Я улыбнулся при этих словах. Я понял, что он имеет в виду. Я понимал все, о чем он говорил.
— Ты слушаешь других людей как музыкант, — продолжал он. — И ты любишь все, что гармонично и красиво. Каковы бы ни были твои грехи, у тебя умное сердце. Все это поможет мне ответить на те молитвы, на которые мне приказал ответить Творец. Я просил о человеческом инструменте, способном исполнять Его повеления. Ты и есть такой инструмент. Вверь себя Ему и мне.
Я увидел проблеск истинного счастья, первого за долгие годы.
— Я хочу верить тебе, — прошептал я. — Я хочу быть таким инструментом. Но мне кажется, впервые в жизни я по-настоящему боюсь.
— Нет, ничего подобного. Ты просто не принял Его прощения. Ты должен поверить, что Он может простить такого, как ты. И Он простил. — Малхия не стал дожидаться моего ответа. — Ты не в силах вообразить окружающую вселенную. Ты не видишь ее так, как мы видим ее с Небес. Ты не слышишь молитв, поднимающихся отовсюду, всегда, со всех континентов, от всех сердец. Мы оба, ты и я, нуждаемся в том, что станет будущим для тебя, но не для меня. Потому что я вижу далекие годы так же отчетливо, как и настоящий момент. Ты движешься от одного физического времени к другому физическому времени.

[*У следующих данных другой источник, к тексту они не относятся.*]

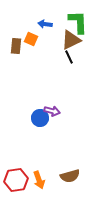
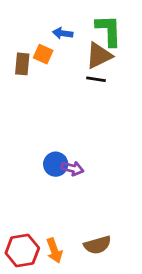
black line: (69, 57) -> (96, 79), turned -56
purple arrow: (52, 111) -> (72, 168), moved

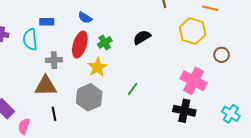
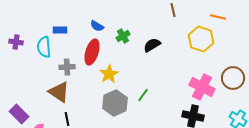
green cross: (105, 42) -> (123, 36), moved
brown circle: (222, 55) -> (233, 78), moved, size x1.5
brown triangle: (46, 86) -> (59, 92), turned 35
gray hexagon: (89, 97) -> (115, 103), moved

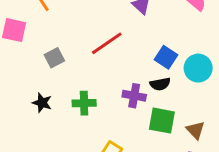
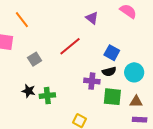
cyan circle: (198, 68) -> (134, 72), moved
green cross: (84, 103) -> (47, 96), moved
brown triangle: (196, 130) -> (136, 101), turned -40

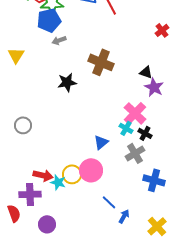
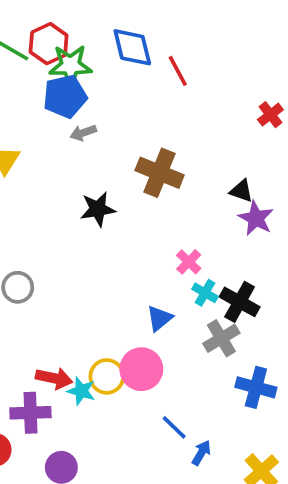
pink cross: (135, 113) -> (189, 262), moved, size x0.6
black cross: (145, 133) -> (240, 302), size x1.5

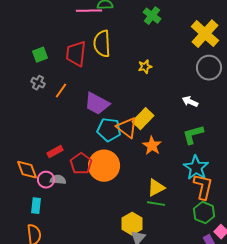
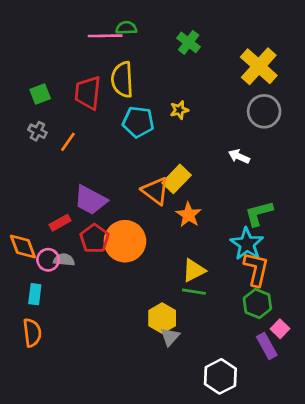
purple trapezoid: (97, 104) -> (90, 200), moved
cyan pentagon: (109, 130) -> (138, 122), moved
green L-shape: (193, 135) -> (259, 213), moved

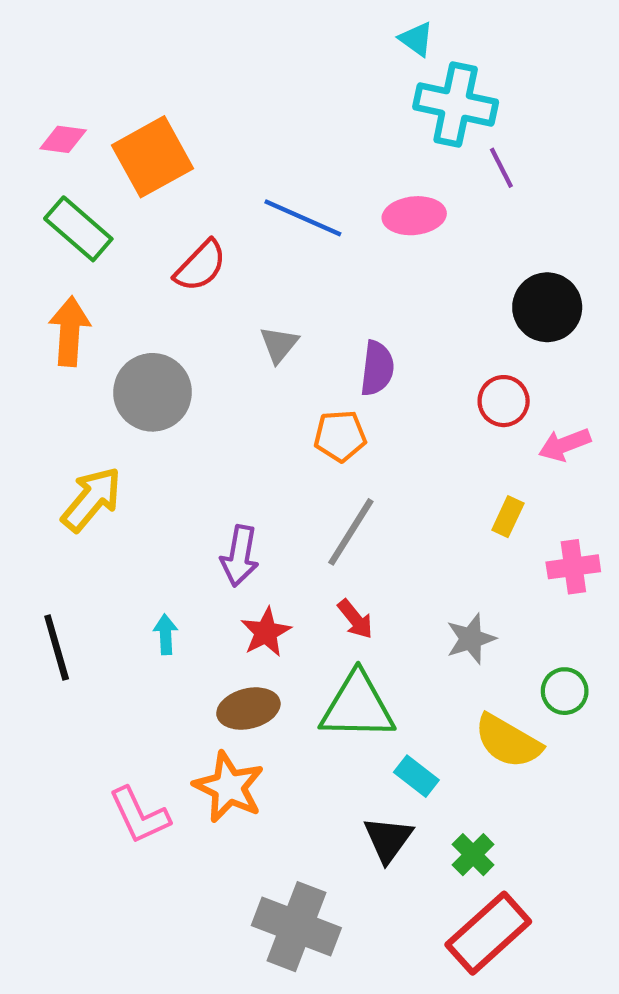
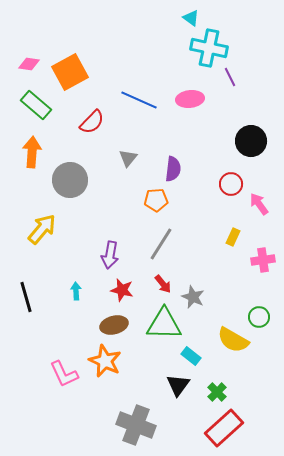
pink arrow: (565, 445) -> (259, 204), turned 75
red star: (266, 632) -> (122, 290), turned -30
gray star: (471, 639) -> (193, 297), moved, turned -30

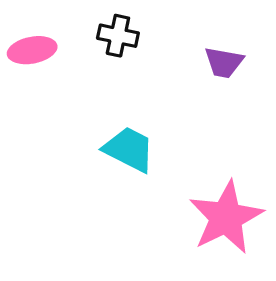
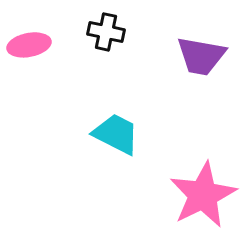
purple trapezoid: (224, 62) -> (201, 56), size x1.4

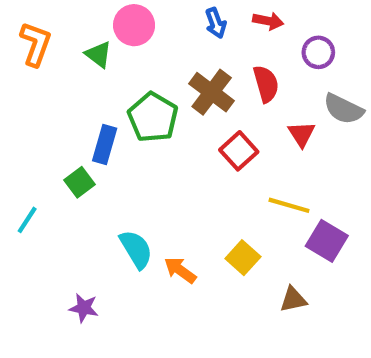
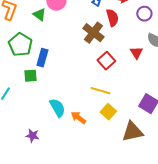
red semicircle: (266, 84) -> (112, 18), moved
green pentagon: (153, 117) -> (20, 45), moved
green square: (80, 182) -> (30, 76), turned 32
yellow line: (289, 205) -> (100, 91), moved
brown triangle: (293, 300) -> (132, 132), size x1.6

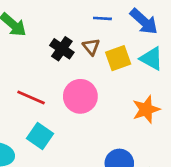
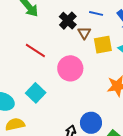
black cross: (62, 49) -> (68, 21), moved
red line: (31, 98) -> (35, 50), moved

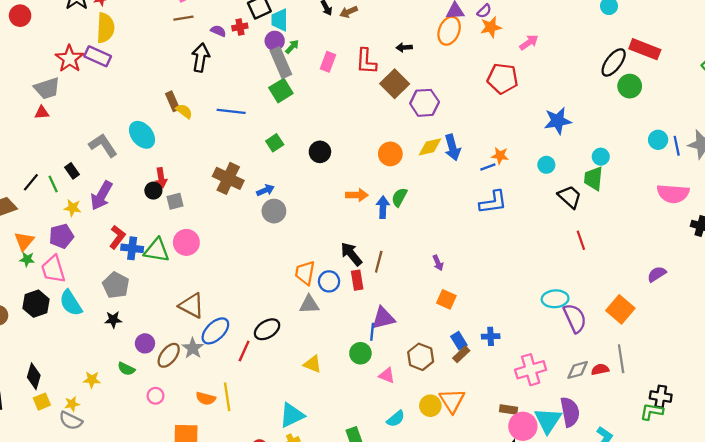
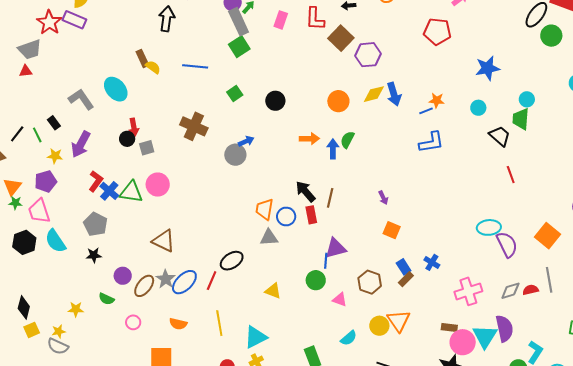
blue arrow: (265, 190) -> (246, 141), moved
blue cross: (132, 248) -> (109, 191), turned 36
blue ellipse: (215, 331) -> (184, 282), moved
blue cross: (491, 336) -> (432, 262), turned 35
yellow line: (227, 397) -> (219, 323), moved

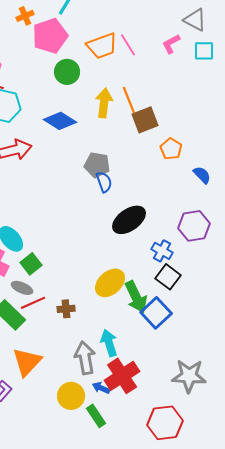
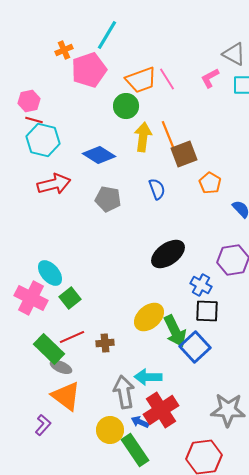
green circle: (67, 72) -> (126, 106), moved
gray pentagon: (97, 165) -> (108, 199), moved
blue semicircle: (104, 182) -> (157, 189), moved
black square: (168, 277) -> (207, 311), turned -35
gray ellipse: (22, 288) -> (61, 367), moved
cyan arrow: (109, 343) -> (148, 377), turned -72
orange triangle: (27, 362) -> (66, 396), turned -36
green rectangle: (96, 416) -> (135, 450), size x1.4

А я существую в ангельском времени, и ты будешь путешествовать со мной по нему.
— Время ангелов, — прошептал я.
Мог ли я такое вообразить?
Он снова заговорил:
— Взгляд Создателя направляет все времена. Он знает все, что есть, было и будет. Он знает все, что могло бы быть. И Он — Учитель для всех нас, пока мы в силах понять.

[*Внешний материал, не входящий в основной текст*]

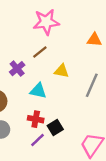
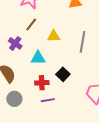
black square: (55, 127) -> (63, 74), moved
purple line: (38, 140) -> (48, 100), turned 48

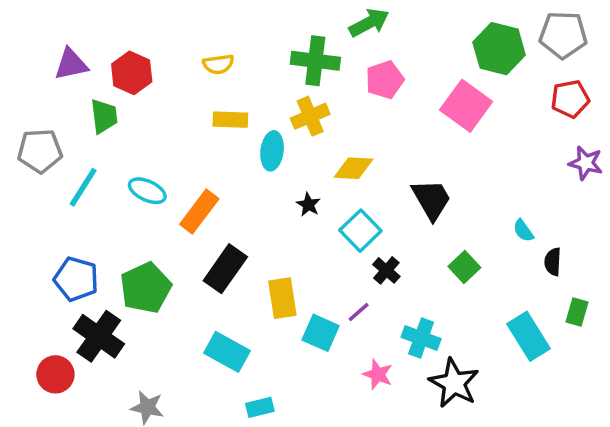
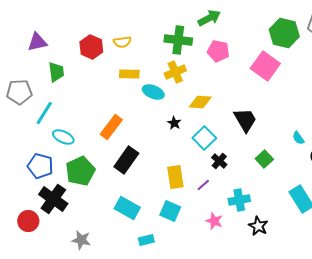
red hexagon: (132, 73) -> (91, 47), moved
pink pentagon: (385, 80) -> (218, 51), turned 30
cyan ellipse: (272, 151) -> (153, 92), turned -75
cyan ellipse: (147, 191) -> (63, 137), moved
yellow rectangle: (282, 298) -> (175, 177), moved
cyan square: (321, 333) -> (170, 211), moved
cyan cross: (421, 338) -> (239, 200), turned -30
black star: (454, 383) -> (258, 226), size x0.7

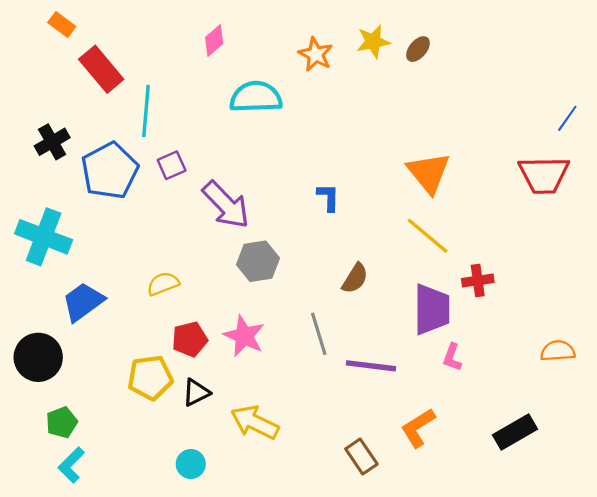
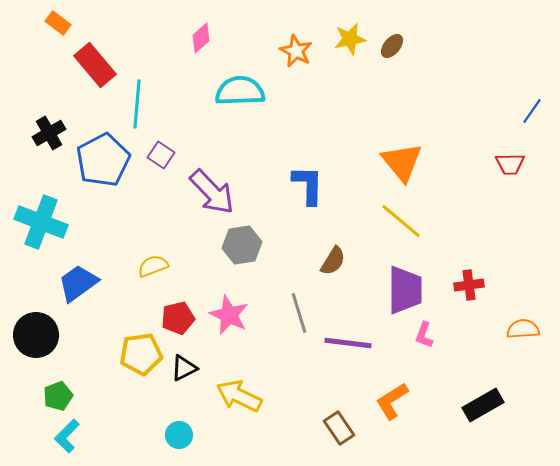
purple square: (172, 165) -> (161, 155), turned -32
red trapezoid: (544, 175) -> (510, 164), size x0.6
blue L-shape: (328, 197) -> (308, 185), size x1.5
red cross: (478, 281) -> (469, 285), moved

Что-то переменилось во мне, полностью переменилось. Мой разум пытался подвести общий итог тому, что он мне открыл, и при всем моем знании теологии и философии мне не хватало слов.
В голове всплыла фраза из Августина, которую цитировал Фома Аквинский, и я негромко пробормотал ее себе под нос:
— Хотя мы не в силах исчислить бесконечное, оно может быть постигнуто Им, чьи знания не имеют границ.
Он улыбался. Он размышлял.
Во мне происходил великий перелом.
Но я сохранял спокойствие.
Он продолжал:
— Я не могу потрясать чувства каждого, кто во мне нуждается, как потряс твои. Но ты нужен мне, чтобы стать моим проводником в земном мире: как человеческое существо, потому что все они люди, как мужчина, потому что некоторые из них мужчины. Я нуждаюсь в твоем содействии, чтобы нести не смерть, но жизнь. Скажи, что ты хочешь этого, и твоя жизнь отвратится от зла. Подтверди это, и тотчас ввергнешься в пучину опасностей и сердечной боли, чтобы творить безусловное добро.